She whistled, then took another sip.
“Can that really work?”
“Marie Walker had one of her own people do something similar, before he got greedy. The question is how good you are at games of chance.”
She considered for a moment.
“...I suppose it doesn’t matter. We can just threaten her family if she plays to win. It seems far more useful as a way to siphon information from people utterly and completely than a mere place to make wagers. If I understand the mechanics, I mean.”
He smiled, gesturing and waving through a number of holographic projections.
“As always, your creative mind does me proud. Still, I want to make sure you take to the Silver Wheel. So I’m going to have you do a test run first. I’ll take care of everything, all you’ll need to do is see if you arrive and can think straight when you’re there. Then you can leave straight away.”
“No problem. Are we doing this now?”
“No. We can only do it tomorrow -- there are things I need to take care of first, and you need to be tired: I can only send you there in your sleep. Take the rest of the day off but come in extra-early tomorrow. Five, sharp.”
“Yes, sir.”
“And Miss Strekalov: obviously, keep this a secret.”
“Of course, sir.”
~*~
“Ah… aha… aaaahh…”
In some fucked up way, she actually felt a little better.

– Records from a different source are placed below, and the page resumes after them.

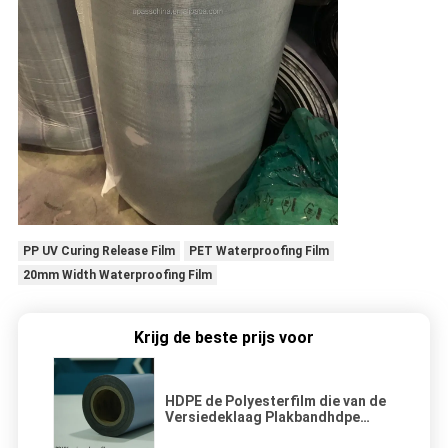
PP UV Curing Release Film
PET Waterproofing Film
20mm Width Waterproofing Film
Krijg de beste prijs voor
HDPE de Polyesterfilm die van de
Versiedeklaag Plakbandhdpe
Plastic Film waterdicht maken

She was at least balanced, now.
Claudia’s resolve had shattered and she burst into tears. The broken, sobless crying of someone who wasn’t really all there, her eyes unfocused on something about a thousand yards away. The pain had torn her from her body, and she was disassociating, knowingly and blissfully, for as long as she possibly could. She was in such a state of delirium, she managed to ask her next question in a stunningly relaxed tone of voice. As if everything was fine. As if everything was all right.
“Do you do this with everyone…”
Teresa was prepared to dismiss this question, since clearly Claudia was not in any state to comprehend an answer. But the words made her pause.
“...No. Only with invaders.”
“Why am I an invader…? I was just told we’d play games…”
Teresa’s expression hardened without so much as twitching.
“You are an invader because you were not invited. Your boss knew perfectly well what happens when he sends people here.”
“...he didn’t tell me…”
Teresa’s expression softened in the same manner. Like ice thawing into water.
“...did you not see the video?”
Claudia shook her head weakly.
“I see.”
Teresa looked past Claudia, to something that was behind her.
“Is this why you’ve been protesting so dramatically?” Teresa asked.
There was no response. Not one that Claudia could hear, in any case. She looked hazily on, occasionally glancing to the side to see if her arms had grown back. They had not.
“Well. It ultimately doesn’t matter. Curse your poor fortune in choosing to be that man’s lackey, but the game will not stop now. Whatever his machinations, the Silver Wheel will play no role. Unless, of course, you manage to win.”
Claudia found that choice of words funny. So much so she even laughed a little bit, tears falling into her teeth and tongue and smearing her lipstick.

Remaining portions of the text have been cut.